7. Some specialists will continue to do well. Those specialists who
perform lifestyle or life-saving high-technology procedures will be in
demand. "Specialization adds value," says Emery of Zoadigm Health
Systems. Managed care plans that recognize the value of specialists may
see lower costs. UnitedHealth Group, the large managed care
organization in Minneapolis, has entered into an innovative incentive
arrangement with a health plan-United HealthCare of Florida (UHC)-in
which UnitedHealth Group will pay UHC more for meeting certain quality
goals related to cardiac care. UnitedHealth Group believes quality
specialty care will produce lower costs overall.
8. The Internet will let physicians outsource certain business
operations. Physicians who practice in small groups or who work
independently will find the Internet will allow them to outsource
certain practice management and business functions. William DeMarco,
president and CEO of DeMarco & Associates, physician consultants in
Rockford, Ill., believes physicians will find this option useful
because it will free up management time. But it may require physicians
to invest in information systems. "Physicians will still need to get a
good information system that not only takes care of the technical and
billing aspects of a practice but communicates with patients and helps
with the e-commerce aspects of practice development," DeMarco says.
Several companies are marketing these services to physicians.
9. Physicians will become more mobile. Physicians will seek practice
opportunities in other parts of the country or will pursue different
careers both within and outside of the practice of medicine. Ferguson,
of The Ferguson Report, comments, "Physicians will also become
'virtually mobile' and less limited by geography in part because of the
Internet. As a result, they will be able to live and work where they
want."
10. Integrated delivery systems will continue to shed physician
practices. A survey last fall by Ernst & Young, CPAs and health
care consultants in New York, showed that 96% of large integrated
delivery systems were losing an average of ,000 per physician per year.
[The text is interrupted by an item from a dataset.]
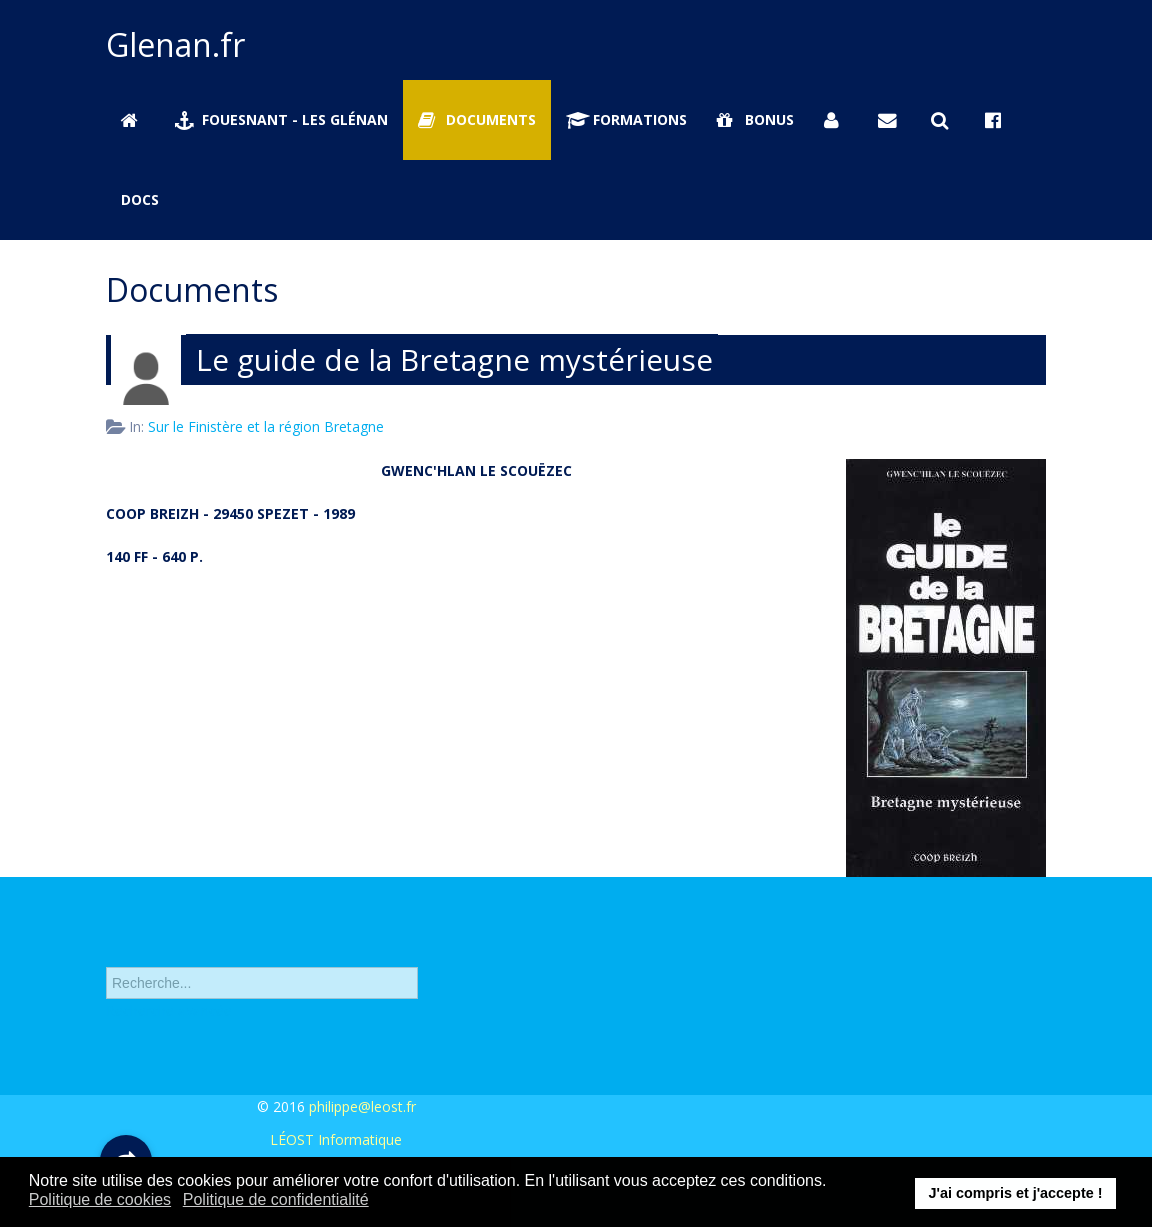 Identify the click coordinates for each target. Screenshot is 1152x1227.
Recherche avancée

These large systems will not continue to tolerate such losses and so
they will cut their physician staff members. Susan Keane Baker, a
physician consultant in New Canaan, Conn., says, "A growth industry in
the next decade will be those lawyers who specialize in dismantling
hospital-physician marriages." Hospitals and other provider
organizations, such as physician practice management companies, have
been eliminating physician staff members over the past two years.